Great Recipes
Side Dish
California Pistachio Stuffed Eggplant
By Curtis Aikens, Atlanta
Yields 2 servings
Ingredients
- 1 large eggplant
- 1/3 cup olive oil
- 2 green onions, chopped
- 3 large mushrooms, diced
- 1/2 bell pepper, diced
- 1/4 fresh pineapple, diced
- 1/3 cup California pistachios, chopped
- 3 cloves garlic, minced
- 1 teaspoon each fresh thyme, oregano, chopped
- 1 tablespoon fresh basil, chopped
- 1 cup black or red beans
- 1/2 cup salsa
Directions
- Wash and slice eggplant in half lengthwise, leaving cap attached. Scoop out flesh leaving eggplant shell about 1.2 inches thick. Set flesh aside.
- Rub olive oil inside eggplant to keep soft. Bake shell at 350 degrees for approximately 20 minutes. Remove eggplant shell from oven and set aside.
- Finely dice flesh removed from eggplant.
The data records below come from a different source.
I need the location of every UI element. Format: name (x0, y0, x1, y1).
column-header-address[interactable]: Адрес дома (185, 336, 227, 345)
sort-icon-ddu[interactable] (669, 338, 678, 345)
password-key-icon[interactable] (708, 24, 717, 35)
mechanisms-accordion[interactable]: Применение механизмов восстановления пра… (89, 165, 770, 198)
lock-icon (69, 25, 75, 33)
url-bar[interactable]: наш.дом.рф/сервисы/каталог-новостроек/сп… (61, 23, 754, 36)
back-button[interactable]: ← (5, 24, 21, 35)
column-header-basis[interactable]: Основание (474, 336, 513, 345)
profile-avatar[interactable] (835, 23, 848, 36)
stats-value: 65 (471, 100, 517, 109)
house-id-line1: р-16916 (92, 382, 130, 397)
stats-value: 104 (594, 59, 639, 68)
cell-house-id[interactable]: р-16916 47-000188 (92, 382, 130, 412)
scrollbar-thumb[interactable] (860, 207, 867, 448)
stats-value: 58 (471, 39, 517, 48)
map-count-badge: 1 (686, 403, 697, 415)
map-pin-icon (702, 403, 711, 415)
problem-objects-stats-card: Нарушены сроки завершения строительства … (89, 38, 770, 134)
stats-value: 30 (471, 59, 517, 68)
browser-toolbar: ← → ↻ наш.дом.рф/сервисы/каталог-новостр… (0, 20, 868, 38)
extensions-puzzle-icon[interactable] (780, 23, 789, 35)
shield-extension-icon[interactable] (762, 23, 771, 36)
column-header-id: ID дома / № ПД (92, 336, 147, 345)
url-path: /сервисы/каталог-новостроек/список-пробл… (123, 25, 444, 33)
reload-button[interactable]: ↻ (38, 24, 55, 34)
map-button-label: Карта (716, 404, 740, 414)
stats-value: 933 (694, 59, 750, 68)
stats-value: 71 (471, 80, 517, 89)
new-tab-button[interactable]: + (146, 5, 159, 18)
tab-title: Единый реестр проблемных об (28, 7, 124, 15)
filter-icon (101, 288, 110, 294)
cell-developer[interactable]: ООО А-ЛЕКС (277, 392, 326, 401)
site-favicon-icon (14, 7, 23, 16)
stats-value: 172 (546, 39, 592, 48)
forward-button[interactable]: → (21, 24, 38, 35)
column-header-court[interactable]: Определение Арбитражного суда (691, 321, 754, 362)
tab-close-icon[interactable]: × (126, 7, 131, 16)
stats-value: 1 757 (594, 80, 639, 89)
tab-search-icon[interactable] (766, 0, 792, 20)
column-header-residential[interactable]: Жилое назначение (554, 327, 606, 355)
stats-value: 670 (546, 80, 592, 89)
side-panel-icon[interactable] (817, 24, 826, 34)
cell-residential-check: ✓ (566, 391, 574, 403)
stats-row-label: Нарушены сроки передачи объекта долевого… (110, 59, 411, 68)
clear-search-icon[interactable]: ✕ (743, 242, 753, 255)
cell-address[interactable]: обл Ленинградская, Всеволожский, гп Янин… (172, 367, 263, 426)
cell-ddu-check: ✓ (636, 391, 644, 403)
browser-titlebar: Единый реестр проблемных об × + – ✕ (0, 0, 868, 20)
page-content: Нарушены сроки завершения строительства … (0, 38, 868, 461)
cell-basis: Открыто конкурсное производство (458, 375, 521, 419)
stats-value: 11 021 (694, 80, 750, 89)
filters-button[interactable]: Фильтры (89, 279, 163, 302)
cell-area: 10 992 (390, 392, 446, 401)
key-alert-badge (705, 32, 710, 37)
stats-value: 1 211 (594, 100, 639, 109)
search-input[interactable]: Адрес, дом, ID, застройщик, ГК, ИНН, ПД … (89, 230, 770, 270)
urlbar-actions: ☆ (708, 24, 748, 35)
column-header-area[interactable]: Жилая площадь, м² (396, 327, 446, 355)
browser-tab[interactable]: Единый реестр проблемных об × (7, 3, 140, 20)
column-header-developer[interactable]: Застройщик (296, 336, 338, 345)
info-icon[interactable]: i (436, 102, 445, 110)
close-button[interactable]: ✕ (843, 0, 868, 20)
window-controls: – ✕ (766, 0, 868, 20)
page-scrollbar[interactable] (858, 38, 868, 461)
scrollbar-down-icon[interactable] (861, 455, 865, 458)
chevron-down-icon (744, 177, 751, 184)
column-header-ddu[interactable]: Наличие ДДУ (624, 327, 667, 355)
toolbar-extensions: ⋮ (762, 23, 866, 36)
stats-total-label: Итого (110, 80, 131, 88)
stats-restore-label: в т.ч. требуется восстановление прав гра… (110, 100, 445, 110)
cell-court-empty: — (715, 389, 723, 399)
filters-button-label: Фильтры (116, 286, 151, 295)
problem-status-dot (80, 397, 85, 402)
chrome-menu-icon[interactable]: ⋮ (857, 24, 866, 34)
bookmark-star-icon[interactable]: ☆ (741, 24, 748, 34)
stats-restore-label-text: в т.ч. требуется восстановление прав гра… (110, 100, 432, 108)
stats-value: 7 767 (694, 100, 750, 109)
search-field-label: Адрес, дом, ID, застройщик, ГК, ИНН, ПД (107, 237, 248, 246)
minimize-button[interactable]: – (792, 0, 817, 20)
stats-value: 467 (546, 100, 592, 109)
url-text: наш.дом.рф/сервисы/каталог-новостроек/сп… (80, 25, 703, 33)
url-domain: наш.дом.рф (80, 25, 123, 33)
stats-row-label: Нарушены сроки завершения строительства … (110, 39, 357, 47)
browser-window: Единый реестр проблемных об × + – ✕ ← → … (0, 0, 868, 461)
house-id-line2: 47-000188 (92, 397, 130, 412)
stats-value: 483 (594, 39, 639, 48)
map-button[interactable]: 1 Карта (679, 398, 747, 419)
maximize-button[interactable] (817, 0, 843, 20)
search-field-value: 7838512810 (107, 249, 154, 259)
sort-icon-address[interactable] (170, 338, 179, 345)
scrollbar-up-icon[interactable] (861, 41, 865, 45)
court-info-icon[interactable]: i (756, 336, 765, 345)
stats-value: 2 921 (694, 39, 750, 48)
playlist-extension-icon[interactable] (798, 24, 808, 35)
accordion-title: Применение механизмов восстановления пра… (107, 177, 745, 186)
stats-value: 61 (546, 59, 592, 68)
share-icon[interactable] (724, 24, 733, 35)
Saute diced eggplant, onion, mushrooms, bell pepper and pineapple in olive oil for approximately 5 minutes. Add california pistachios, herbs and beans and saute for another 3 minutes.
- Fill shell with sauteed ingredients, top with salsa and bake for 30 minutes.
- Garnish with fresh mint and whole, shelled California pistachios and serve.